In 2015, Hadoop no longer means MapReduce on HDFS. Instead, it refers to a whole ecosystem of technologies for working with “unstructured,” semi-structured, and structured data for complex processing at scale.
This also now includes streaming use cases, which can be massively parallelized or happen in “real time” (which today means many different things ... other than traditional RTOS-style “real time”). The streaming Spark crowd now likes to contrast itself from the Hadoop -- or more specifically, the YARN -- crowd.
My guest authors and I have written a lot about Spark, Storm, Tez, and now Flink. Those articles have included everything from descriptions and comparisons to news and notes. But we haven't yet answered the big question: Which Hadoop engine should you use? Now the truth can be revealed -- in four parts.
Truth No. 1: You should probably use Spark unless you're talking about streaming data (even then, Spark may work)
If you’re starting a new project, you probably want to begin with HDFS, YARN, and Spark. Mesos and Kubernetes are cool, but not only do you want maturity, you will probably need a supported distribution like Hortonworks or Cloudera.
While you don’t need HDFS or YARN to run Spark, this is a well-trodden path. Moreover, you need a resource negotiator -- not if you have a couple of people running short jobs, but if you have multiple jobs or think you'll scale at all. Mesos and Kubernetes are rapidly maturing, but if you're deploying today and want major vendor support without having to pioneer too much, YARN will do the trick.
Why Spark? It's far faster than MapReduce and more widely used than Flink or any of the other satellite technologies. It can also handle many Storm use cases, except for “real time,” single-event analytics.
Spark starts in memory. Plus, Spark has mind share: The “data scientists” (aka mathematicians who write crummy Python code) will feel comfortable using Spark with the new Zeppelin or iPython Notebook. Spark lets you quickly run code interactively (aka REPL), which in turn makes it easier to debug -- it's really important in distributed environments.
The only question about Spark involves DataBricks (the primary developer), which has a very weak business model of selling you a cloudy version of iPython Nodebook/Zeppelin that I found underwhelming. Fortunately, mass adoption by the major Hadoop vendors and a growing ecosystem should make this irrelevant.
Truth No. 2: In 2015 you may have to fall back to MapReduce or writing Tez
At scale-out, problems are less technical than economic. In the event your working set (not “all of your data” but the subset you’ll work with at once) will not fit entirely into memory, Spark will “load” the data and “overflow” to disk.
That’s all well and good, but if the overflow portion is bigger than the working set in memory, you basically have a complete copy of your data on disk twice. Guess what happens to Spark’s lauded performance? (Cue flushing noise.)
Some things never change: If you can’t afford the memory to hold the whole job, you need to go to disk.
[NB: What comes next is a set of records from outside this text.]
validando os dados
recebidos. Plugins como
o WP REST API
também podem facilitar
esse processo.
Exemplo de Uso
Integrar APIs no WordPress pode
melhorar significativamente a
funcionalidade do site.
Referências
If that's the case, then you have MapReduce and Tez as your probable first options.
If you must write this by hand (rather than have it as the engine behind something like Hive), you should probably choose MapReduce, which will make your job relatively slow but easier to write. Tez is another, potentially higher-performance option, but it's not for the fainthearted. One of Tez's authors describes it as “an assembly language,” so writing to it will be more work than your average business app developer is willing to invest. If you have to write Tez, maybe you can use Cascading or a similar tool set.
Truth No. 3: If the job involves “real time” streaming, you can probably use Spark, but if the job involves “low latency,” you probably need Storm
Streaming is a “new” (two-year-old) use case for Hadoop. Instead of copying big, fat blobs of data on to a disk and analyzing it with Hive or your own MapReduce/Tez code, you might instead analyze events as they come in. Cue the “Internet of things” or “complex event processing” or whatever fancy talk you want to use around processing messages.
Spark doesn’t really do messages one at a time; instead, it creates “microbatches” (essentially queuing and buffering them). This is probably fine for most use cases, especially ones you’d be willing to put through the JVM. There is, however, a point where Storm is better. It's more intuitive, and by the way, it can run a single event at a time (a microbatch, if you prefer).
Another consideration: Storm has a head start in streaming. If you're going to stream and nothing else, you might go with Storm. It's a well-trodden path, with lots of examples and plenty of people who have done it. Life will be easier for you. If you are using Spark everywhere else and think “microbatches” are probably “real time” with sufficiently low latency, then you may decide that one API is better than two.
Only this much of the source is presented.